The Chancellor, Philip Hammond, has hit out at big businesses for ‘angering their customers’ by not addressing issues such as workers’ rights and executive pay.
Does he mean banks? They are the biggest criminals when it comes to executive pay and yet, even though it is easy and can be done in 7 days, only about a million of us a year switch our bank accounts.
That sounds a lot until you know that there are 46m current accounts open in the UK and we stay with our banks, no matter what they do, for an average of 17 years, which is 6 years longer than most people stay with their partners.
And we get to have sex with our partners!
Philip Hammond is wrong. We are not remotely angry with companies that don't treat their staff well and use their profits to fill the swimming pools of their executives with cash.

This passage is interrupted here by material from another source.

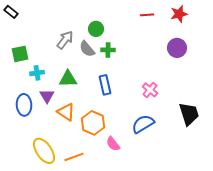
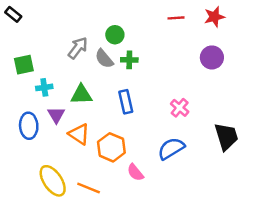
orange line: (74, 157) -> (89, 188), turned 42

Are we boycotting the tech companies that not only don't pay taxes but get their shiny things made in sweat shops in the Far East that are so bad that for their workers, that suicide seems like a better option than coming to work?
We couldn't care less about those workers' rights. We ignore their pain and form an orderly queue the next time they release some new thinner, larger, more shiny and curvy phone.
We care about as much for workers' rights as we care about the welfare of the animals we eat or that squeeze out eggs for us.
If we cared, we would buy ethically produced, organic, free trade, pollution neutral, workers' co-op goods, but we think that people that do that are hippies at best and Jeremy Corbyn at worst.
People that care about the environment and workers' rights are derided as kooks, dangerous radicals, socialists and 60's throwbacks.
It was such an odd thing for a Conservative minister to say. Perhaps he is a caring and thoroughly modern chancellor, but I wouldn't bet on it.
I don't want to come over like a nutcase conspiracy theorist, but it makes me wonder whether he is saying that to make it appear that the Conservative government cares, to step on Labour's territory and negate any surge in popularity for Jeremy Corbyn, because if the people just read what he is proposing, they might find that they agree with him.
Philip Hammond said ‘Business needs to understand it isn’t sustainable to have large household brand-name businesses angering their consumers,’
But customers don't change their behaviour based on how big brands treat their staff and executives.
He said it is important that firms see how consumers view them and their image.
Well, what is the image of the burger place on the high street? What is the image of the tax dodging phone manufacturer, what is the image of the polluting oil company, the rip off bank?
They are all doing fabulously well despite having terrible images because we do not care that they all engage in terrible behaviour.
Our opinion of a company is not rooted in what they do, it is based on the number of cute cartoon bunnies they have in their television advertising.